> [Task requirements] Starting at the line that contains "识字、远离电子产品、多参加户外活动。同时为孩子建立视", quote each line exactly through the last line of the entries, both included.

[Extracted data]

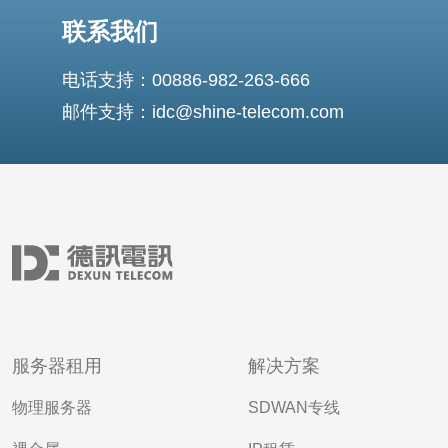
联系我们
电话支持：00886-982-263-666
邮件支持：idc@shine-telecom.com
服务器租用
解决方案
物理服务器
SDWAN专线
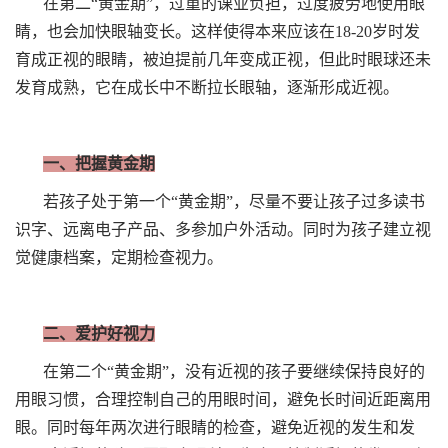
在第二“黄金期”，过重的课业负担，过度疲劳地使用眼
睛，也会加快眼轴变长。这样使得本来应该在18-20岁时发
育成正视的眼睛，被迫提前几年变成正视，但此时眼球还未
发育成熟，它在成长中不断拉长眼轴，逐渐形成近视。
一、把握黄金期
若孩子处于第一个“黄金期”，尽量不要让孩子过多读书
识字、远离电子产品、多参加户外活动。同时为孩子建立视
觉健康档案，定期检查视力。
二、爱护好视力
在第二个“黄金期”，没有近视的孩子要继续保持良好的
用眼习惯，合理控制自己的用眼时间，避免长时间近距离用
眼。同时每年两次进行眼睛的检查，避免近视的发生和发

[/Extracted data]

> [Task response]
识字、远离电子产品、多参加户外活动。同时为孩子建立视
觉健康档案，定期检查视力。
二、爱护好视力
在第二个“黄金期”，没有近视的孩子要继续保持良好的
用眼习惯，合理控制自己的用眼时间，避免长时间近距离用
眼。同时每年两次进行眼睛的检查，避免近视的发生和发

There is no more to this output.